I followed the training method suggested here: https://espaloma.wangyq.net/experiments/qm_fitting.html But the loss is basically in the millions from what I can see, and it looks like there is some kind of normalization missing or something in the procedure?

yuanqing-wang commented 2 years ago

sorry about this. it is caused by an outdated API that I needed to remove. I'll update the example in a day or two.

yuanqing-wang commented 2 years ago

The updated Colab notebook should work! http://data.wangyq.net/esp_notesbooks/qm_fitting.ipynb

Essentially the energies need to be centered before calculating the error.

qcxia20 commented 2 years ago

@yuanqing-wang , Hi, I want to ask several questions based on the above discussion in this issue here.

I also followed the code in colab (to train on gen2 dataset u_ref but only for 200 epochs). After training, I use the each of the 200 models to predict the energy of a molecule in gen2 dataset and plot here. As you can see, the energy keeps oscillating (I don't know whether it is the issue because I just train for 200 epochs but I think the model is going to converge). I also compared the predicted energies with the energy given in gen2 dataset as below and found neither of them can be comparable in absolute value with the predicted energies. During the training, the total energy is trained on .nodes["g"].data["u_ref"] for each molecule, which in my view should be something related with QM calculation and consider the n2+n3+n4_proper format energy given by the model. But the loss function is defined through a normalization process esp.metrics.center(), which means the model can only learn the relative energy from the fitted data.

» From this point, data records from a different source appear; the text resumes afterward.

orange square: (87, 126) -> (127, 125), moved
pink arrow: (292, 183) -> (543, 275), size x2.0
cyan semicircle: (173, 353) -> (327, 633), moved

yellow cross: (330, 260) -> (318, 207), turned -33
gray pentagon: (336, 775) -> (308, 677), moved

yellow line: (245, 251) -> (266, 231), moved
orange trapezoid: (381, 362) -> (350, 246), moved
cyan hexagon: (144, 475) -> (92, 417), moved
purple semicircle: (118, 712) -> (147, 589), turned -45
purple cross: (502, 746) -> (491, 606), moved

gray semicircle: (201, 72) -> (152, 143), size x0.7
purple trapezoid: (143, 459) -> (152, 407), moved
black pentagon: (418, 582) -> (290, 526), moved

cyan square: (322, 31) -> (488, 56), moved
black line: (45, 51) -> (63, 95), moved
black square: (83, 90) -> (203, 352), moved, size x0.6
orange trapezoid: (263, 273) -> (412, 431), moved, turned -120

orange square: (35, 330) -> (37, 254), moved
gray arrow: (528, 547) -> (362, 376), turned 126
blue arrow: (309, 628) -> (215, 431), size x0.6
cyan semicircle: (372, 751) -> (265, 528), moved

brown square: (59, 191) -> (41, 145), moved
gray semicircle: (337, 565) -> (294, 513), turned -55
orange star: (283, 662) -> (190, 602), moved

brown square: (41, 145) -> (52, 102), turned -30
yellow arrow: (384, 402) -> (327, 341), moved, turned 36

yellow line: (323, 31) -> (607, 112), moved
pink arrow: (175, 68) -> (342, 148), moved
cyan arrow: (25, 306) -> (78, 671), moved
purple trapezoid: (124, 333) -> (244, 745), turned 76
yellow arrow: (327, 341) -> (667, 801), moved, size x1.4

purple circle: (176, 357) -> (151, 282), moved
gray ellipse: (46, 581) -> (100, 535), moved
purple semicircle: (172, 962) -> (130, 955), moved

Since that parameters in traditional FF are fitted in the aim to reproduce experimental energy, I am confused.

In summary, here are 2 main questions:

  1. What's the meaning/source of the energies saved in gen2 dataset, I mean, "u_ref", "u_qm", "u_gaff-1.81", and "u_openff-1.2.0". Is there any relationship between "u_ref" and "u_qm"? Why the training was fitted on "u_ref" instead of "u_qm"?
  2. What's the physical meaning of the predicted energy "u"? Is the energy can be compatible to any existing force field?
molecule energy predicted
image image
>>> dataset_name = "gen2"
>>> ds = esp.data.dataset.GraphDataset.load(dataset_name)

>>> espaloma_model.load_state_dict(torch.load("100.th", map_location=torch.device("cpu")))
>>> espaloma_model(ds[5].heterograph)
>>> print(ds[5].heterograph.nodes["g"].data["u"][:,0:3])
# tensor([[7.8801, 7.8812, 7.8807]], grad_fn=<SliceBackward0>)

>>> espaloma_model.load_state_dict(torch.load("199.th", map_location=torch.device("cpu")))
>>> espaloma_model(ds[5].heterograph)
>>> print(ds[5].heterograph.nodes["g"].data["u"][:,0:3])
# tensor([[8.2513, 8.2540, 8.2544]], grad_fn=<SliceBackward0>)

>>> print(ds[5].heterograph.nodes["g"].data["u_ref"][:,0:3])
# tensor([[-752.6477, -752.6463, -752.6459]])

>>> print(ds[5].heterograph.nodes["g"].data['u_qm'][:,0:3])
# tensor([[-752.6166, -752.6210, -752.6230]])

>>> print(ds[5].heterograph.nodes["g"].data["u_gaff-1.81"][:,0:3])
# tensor([[0.0672, 0.0610, 0.0583]])

>>> print(ds[5].heterograph.nodes["g"].data['u_openff-1.2.0'][:,0:3])
# tensor([[0.1153, 0.1101, 0.1089]])
jchodera commented 2 years ago

Reopening this issue to make sure we address the most recent comment!

  1. @yuanqing-wang : Can you be sure to document the units for the saved gen2 data?
  2. @yuanqing-wang : Would be good to document the units here too, as well as which part of the potential function is represented here---is it just the valence and coulomb components?